Leave the pictures out, and print everything else in the records exactly.

#####

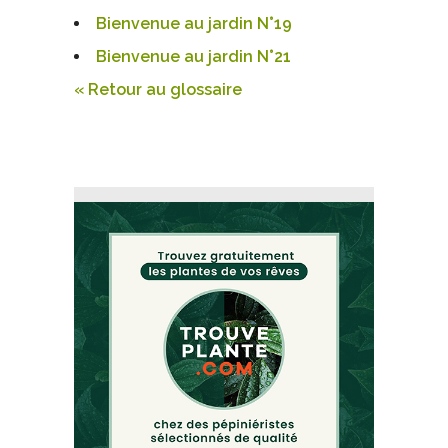
Bienvenue au jardin N°19
Bienvenue au jardin N°21
« Retour au glossaire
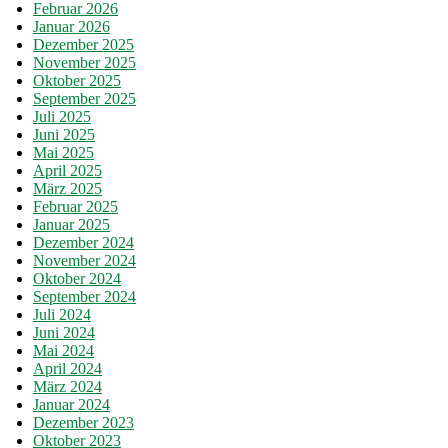
Februar 2026
Januar 2026
Dezember 2025
November 2025
Oktober 2025
September 2025
Juli 2025
Juni 2025
Mai 2025
April 2025
März 2025
Februar 2025
Januar 2025
Dezember 2024
November 2024
Oktober 2024
September 2024
Juli 2024
Juni 2024
Mai 2024
April 2024
März 2024
Januar 2024
Dezember 2023
Oktober 2023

#####

> **Response**:
Bienvenue au jardin N°19
Bienvenue au jardin N°21
« Retour au glossaire
Februar 2026
Januar 2026
Dezember 2025
November 2025
Oktober 2025
September 2025
Juli 2025
Juni 2025
Mai 2025
April 2025
März 2025
Februar 2025
Januar 2025
Dezember 2024
November 2024
Oktober 2024
September 2024
Juli 2024
Juni 2024
Mai 2024
April 2024
März 2024
Januar 2024
Dezember 2023
Oktober 2023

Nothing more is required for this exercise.